Early termination fees for mobile phone contracts are necessary to subsidize the cost of smartphones and customers know what they’re getting into, mobile carriers told the U.S. Federal Communications Commission in comments filed this week.
Without early termination fees, or ETFs, customers would pay hundreds of dollars more for smartphones, including Apple’s iPhone, AT&T said in a filing. AT&T customers get a US$400 discount on the 16GB Apple iPhone 3GS if they sign a two-year contract with a prorated ETF of $175, wrote Robert Quinn, AT&T’s senior vice president for federal regulatory affairs.
AT&T customers could also pass up the $400 discount and pay $599 for the iPhone without a two-year contract, Quinn said.
“Customers clearly understand that they have choices,” he wrote. “While the vast majority of AT&T’s subscribers choose term commitments and discounted or free handsets, AT&T has millions of month to month and prepaid subscribers. Still, overwhelming consumer demand for such bundled discounts drives carriers to make even highly sophisticated and costly devices like smartphones and netbooks available at steep discounts, even from the moment they are introduced.”
In January, the FCC asked U.S. wireless carriers and Google, which sells the Nexus One phone, to explain their ETFs. The comment deadline for the FCC’s inquiry into ETFs was Tuesday.
Several consumer groups have complained that ETFs are excessive, and in December, the U.S. Government Accountability Office released a survey saying that 42 percent of respondents wanted to switch carriers but did not because of ETFs.
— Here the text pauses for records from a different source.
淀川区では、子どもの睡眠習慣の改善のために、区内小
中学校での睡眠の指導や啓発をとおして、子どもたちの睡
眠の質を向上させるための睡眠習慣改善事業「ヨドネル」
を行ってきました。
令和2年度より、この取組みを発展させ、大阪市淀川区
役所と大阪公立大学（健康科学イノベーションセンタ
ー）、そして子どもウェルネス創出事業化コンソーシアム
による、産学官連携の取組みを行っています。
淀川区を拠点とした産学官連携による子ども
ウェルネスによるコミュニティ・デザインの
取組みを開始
In November, Verizon Wireless doubled the ETF for “advanced devices” to $350.
Since the FCC inquired about the Verizon fees in December, the company has made a couple of changes, wrote Kathleen Grillo, Verizon’s senior vice president of federal regulatory affairs. Verizon is changing the price displays next to phones in stores to include the ETF amount, and it has reduced the number of devices that have a $350 ETF, she said.
“Verizon Wireless strives to ensure that customers are aware of their options, understand the differences among those options, and have access to assistance when questions arise about their device and service plan,” Grillo wrote.
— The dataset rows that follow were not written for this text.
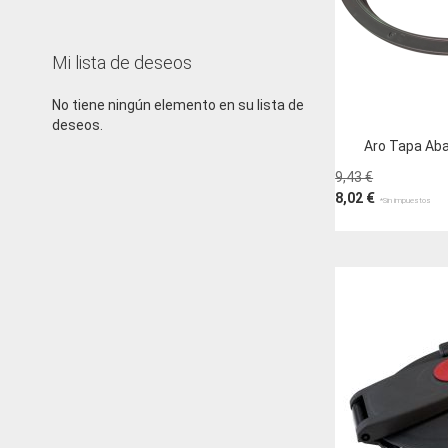
Mi lista de deseos
No tiene ningún elemento en su lista de
deseos.
Aro Tapa Ab
9,43 €
8,02 €
Añadir al carri
AÑADIR
A
AÑADIR
LA
PARA
LISTA
COMPARAR
DE
DESEOS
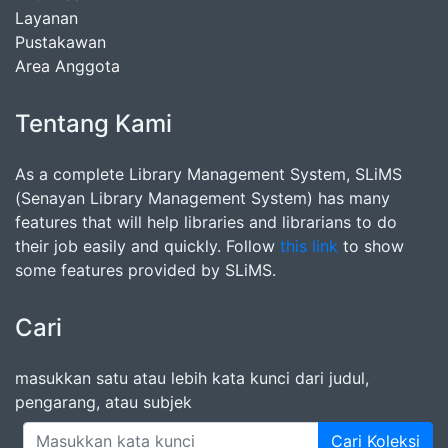
Layanan
Pustakawan
Area Anggota
Tentang Kami
As a complete Library Management System, SLiMS
(Senayan Library Management System) has many
features that will help libraries and librarians to do
their job easily and quickly. Follow
this link
to show
some features provided by SLiMS.
Cari
masukkan satu atau lebih kata kunci dari judul,
pengarang, atau subjek
Cari Koleksi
Google referred questions about the ETF charged in conjunction with its Nexus One phone to T-Mobile, the first carrier offering mobile service to Nexus One users. Customers can also purchase the Nexus One without a mobile service contract for $529, and Google is working to expand the number of carriers that support the device, wrote Richard Whitt, Google’s Washington, D.C., telecom and media counsel.
Google and T-Mobile have worked together to reduce ETFs from $350 to $150 starting earlier this month, Whitt added.
Some people providing comments to the FCC questioned if the terms of mobile phone subsidies are clear. While there have been discussions about mobile phone contracts and ETFs as financing the cost of smartphones, that’s not how the deals are sold to the public, wrote George Thiruva, an editor at Gadgetopolis.com.
“The general public probably has few complaints about using available financing to purchase high priced items when the terms are clear and honest,” Thiruva wrote. “But in this case, clarity and honesty is not something that customers get. In the marketing of cell phones sold by AT&T, T-Mobile, Verizon, Sprint, etc. there [is] almost never any indication that customers are entering into a ‘financing’ arrangement.”
AT&T has a Web page advertising free cell phones, Thiruva noted. “None of these products are really ‘free’ since AT&T requires a two year service contract and will charge an early termination fee if applicable,” he wrote.